É indispensável que o governo, desde logo, possa gastar a sua energia para continuar melhorando a vida da população, com inclusão e combate às desigualdades.
Desta forma, conquanto se cuide de prerrogativa do Chefe do Poder Executivo, mas também espaço de indicação partidária, não me sinto à vontade para seguir à frente da pasta, sabendo que tal continuidade, por motivos alheios à minha vontade e à minha pessoa, alimenta tais tensões.
Não reivindiquei, não articulei, não angariei apoios, não busquei patrocínio, visando a tal nomeação, porque a política, antes de ser feita em torno de personalismos, deve se fazer em torno de projetos.
Com responsabilidade com o governo do qual fazemos parte, busca-se unidade e pacificação.
Ainda que como Secretário Executivo fosse natural tão honrosa investidura, critério sabiamente afirmado pelo Presidente da República, lastreada, também numa trajetória de mais de 40 anos, o certo é que precisamos, rapidamente, superar divergências e começar a trabalhar em favor do Brasil.
Na administração pública é natural a nomeação e a exoneração dos cargos, por mais relevantes, dada a sua natureza mesma de transitoriedade.
O importante é o que fazemos quando os ocupamos: se servimos ao coletivo ou a interesses dissociados da dura realidade do nosso povo.
Saio da honrosa condição de Ministro de cabeça erguida, pois nasci num território onde os homens e mulheres sempre estiveram de pé.
Se o tempo foi curto, não há problema, a vida é breve.

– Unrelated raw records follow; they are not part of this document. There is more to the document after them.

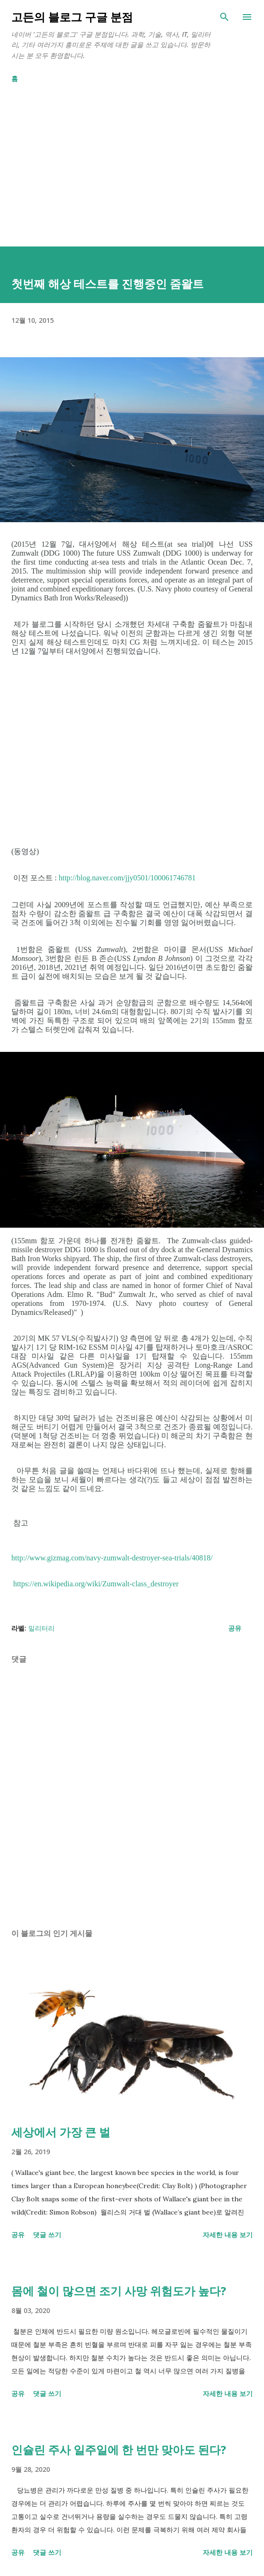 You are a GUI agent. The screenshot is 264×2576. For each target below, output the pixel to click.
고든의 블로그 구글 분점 (72, 17)
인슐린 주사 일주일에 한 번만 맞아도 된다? (118, 2449)
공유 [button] (234, 1628)
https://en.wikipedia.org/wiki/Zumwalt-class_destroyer (96, 1584)
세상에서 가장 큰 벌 (60, 2132)
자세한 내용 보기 (228, 2234)
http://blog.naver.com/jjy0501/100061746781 (127, 878)
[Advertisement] (132, 161)
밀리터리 (41, 1628)
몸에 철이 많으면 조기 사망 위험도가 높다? (118, 2290)
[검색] (224, 17)
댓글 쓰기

Agradeço ao Presidente Lula tamanha distinção. Desde 2023 sirvo ao seu projeto de reconstrução e transformação do Brasil. Que o nosso PSB, de Mangabeira, de Arraes, de Eduardo Campos, de Geraldo Alckmin, de João Campos – que nos lidera em quadra tão desafiadora – de tantos que lutaram pelas franquias democráticas e contra as injustiças, tenha cada vez mais consciência da tarefa que lhe pesa sobre os ombros. Os cargos, esses são passageiros, mas o ideal, permanece e é ele que nos guia, sempre!